##### Recorded data
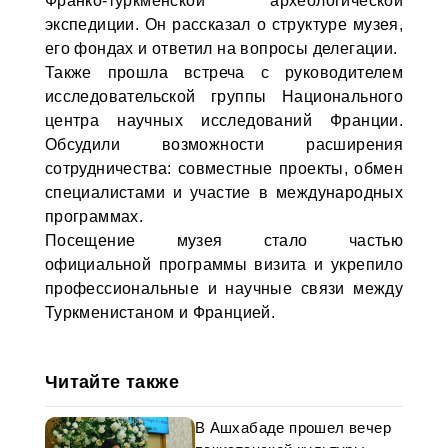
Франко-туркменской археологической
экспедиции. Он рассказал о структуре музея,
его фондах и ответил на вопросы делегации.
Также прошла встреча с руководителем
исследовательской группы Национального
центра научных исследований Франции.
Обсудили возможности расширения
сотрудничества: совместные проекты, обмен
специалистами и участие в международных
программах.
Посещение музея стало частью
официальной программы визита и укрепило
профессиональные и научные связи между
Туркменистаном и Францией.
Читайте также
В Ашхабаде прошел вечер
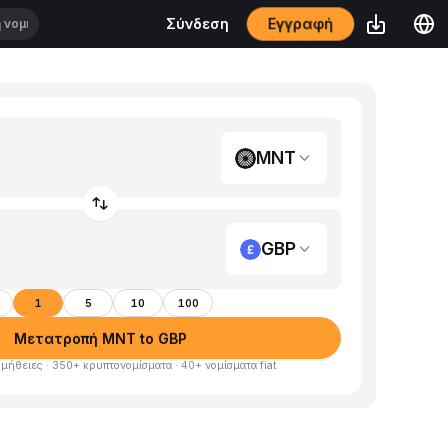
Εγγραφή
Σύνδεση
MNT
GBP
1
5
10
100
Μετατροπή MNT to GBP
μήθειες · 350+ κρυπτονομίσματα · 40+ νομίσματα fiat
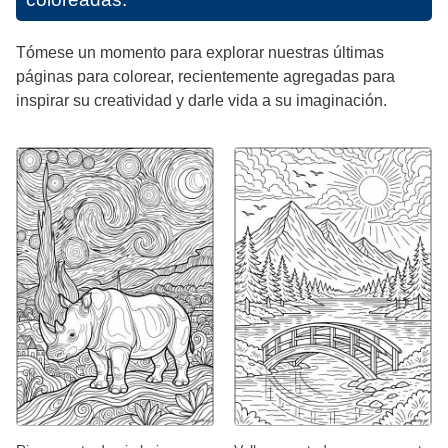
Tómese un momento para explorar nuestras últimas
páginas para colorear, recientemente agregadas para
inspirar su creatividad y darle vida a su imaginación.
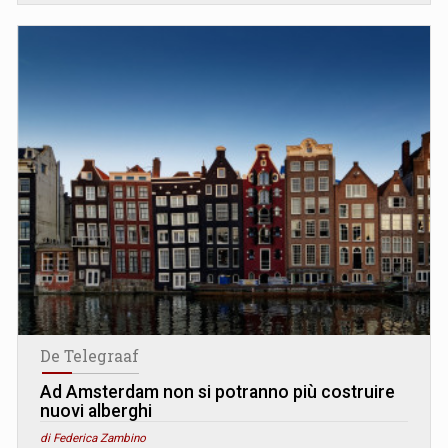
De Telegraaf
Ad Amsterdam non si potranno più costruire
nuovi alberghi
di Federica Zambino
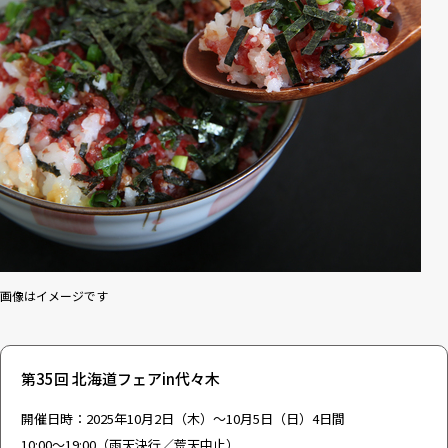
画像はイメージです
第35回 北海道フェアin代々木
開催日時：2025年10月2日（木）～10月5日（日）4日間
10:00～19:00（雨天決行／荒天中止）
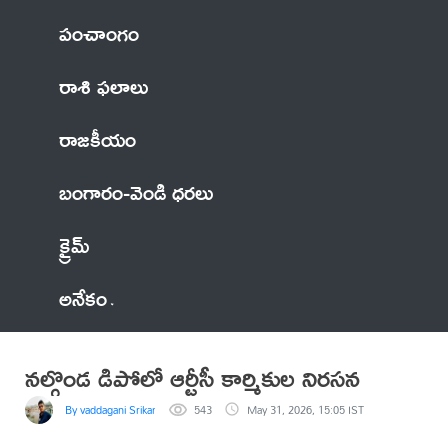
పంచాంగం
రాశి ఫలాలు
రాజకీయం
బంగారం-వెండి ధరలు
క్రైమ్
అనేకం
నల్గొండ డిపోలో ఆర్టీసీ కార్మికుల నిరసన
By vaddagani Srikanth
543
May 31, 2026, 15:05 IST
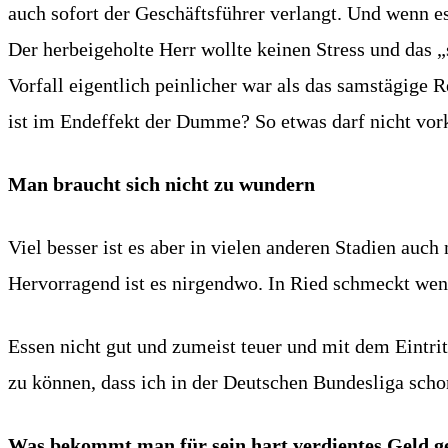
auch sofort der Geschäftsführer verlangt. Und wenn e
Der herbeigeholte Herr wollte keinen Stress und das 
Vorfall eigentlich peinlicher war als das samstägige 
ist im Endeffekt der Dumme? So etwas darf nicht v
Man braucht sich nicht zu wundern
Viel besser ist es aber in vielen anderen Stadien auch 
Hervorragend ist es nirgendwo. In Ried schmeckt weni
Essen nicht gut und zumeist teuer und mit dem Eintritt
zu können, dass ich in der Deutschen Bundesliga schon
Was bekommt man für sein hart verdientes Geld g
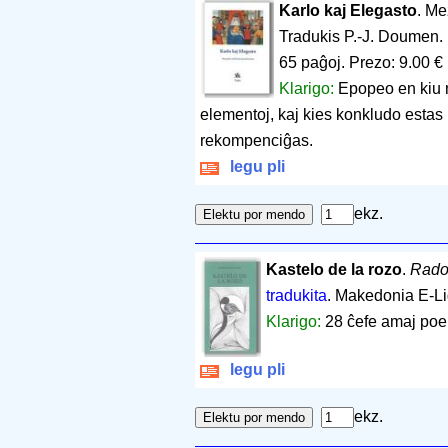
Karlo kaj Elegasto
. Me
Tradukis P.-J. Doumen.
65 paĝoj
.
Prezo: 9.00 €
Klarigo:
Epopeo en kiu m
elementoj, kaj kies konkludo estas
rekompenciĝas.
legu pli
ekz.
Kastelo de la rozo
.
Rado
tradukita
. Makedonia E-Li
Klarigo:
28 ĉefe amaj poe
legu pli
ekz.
##########
In the data above, find the line containing "Essen nicht gut" and the line containing "rekompenciĝas.". Repeat those two lines and everything between them exactly, minus the pictures.

Essen nicht gut und zumeist teuer und mit dem Eintritt
zu können, dass ich in der Deutschen Bundesliga schon
Was bekommt man für sein hart verdientes Geld g
Karlo kaj Elegasto
. Me
Tradukis P.-J. Doumen.
65 paĝoj
.
Prezo: 9.00 €
Klarigo:
Epopeo en kiu m
elementoj, kaj kies konkludo estas
rekompenciĝas.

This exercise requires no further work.